Wednesday, December 1, 2010
In the two decades between 1930 and 1950, Mexico emerged as a prime playground for foreign tourists, many of whom descended on the burgeoning Pacific resort town of Acapulco. The effects of this boom were multiplex: developers acquired communal lands--almost always through shady maneuvers, slums housing service workers sprouted outside the shiny tourist districts, new construction destroyed pristine ecosystems, and the country's cultural heritage began a long journey toward commodification.

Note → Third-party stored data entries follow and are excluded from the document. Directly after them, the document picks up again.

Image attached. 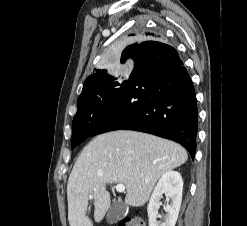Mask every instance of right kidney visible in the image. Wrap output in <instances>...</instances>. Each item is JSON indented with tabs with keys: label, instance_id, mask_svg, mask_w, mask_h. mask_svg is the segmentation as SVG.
<instances>
[{
	"label": "right kidney",
	"instance_id": "right-kidney-1",
	"mask_svg": "<svg viewBox=\"0 0 247 226\" xmlns=\"http://www.w3.org/2000/svg\"><path fill=\"white\" fill-rule=\"evenodd\" d=\"M183 180L179 172L169 171L162 175L149 200L147 212L149 226H175L182 201ZM163 193L171 200L165 211L164 221H157L160 199Z\"/></svg>",
	"mask_w": 247,
	"mask_h": 226
}]
</instances>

Over time, Mexico has established a diverse tourism industry, moving beyond golden-age beach resorts--though, as the 1970s creation of Cancun illustrated, never totally abandoning them either--to promote historical sites such as Chichen Itza and Teotihuacan, traditions such as Day of the Dead, and 'typical' towns and cities such as Oaxaca and San Miguel de Allende. This permeation of tourism is both the result of fervent government promotion and a reflection of its importance: around 7% of the country's GDP.
On a personal level, it is difficult to navigate both the moral and aesthetic waters of Mexico's tourist industry. Some tourist kitsch is easy to identify, such as cheap obsidian knives at a pre-colombian archeological site, but elsewhere it is more difficult. The country's renowned culinary tradition was recently awarded world heritage status by UNESCO, but what does that mean for a street-corner taco vendor? The struggle is in the search for authenticity, for something not produced or performed for foreign hands and eyes; an attempt to locate a culture that has not been packaged for export.
Tourism's effect on Mexico is irreversible and ongoing, and it is not wholly pernicious. At best, it produces a syncretism that is as uniquely 'Mexican' as any supposedly 'timeless' cultural heritage. At worst, it produces a steady stream of cheaply made handicrafts and staged performances. At the end of the day, however, the tradition of tourism is inseparable from the country's history.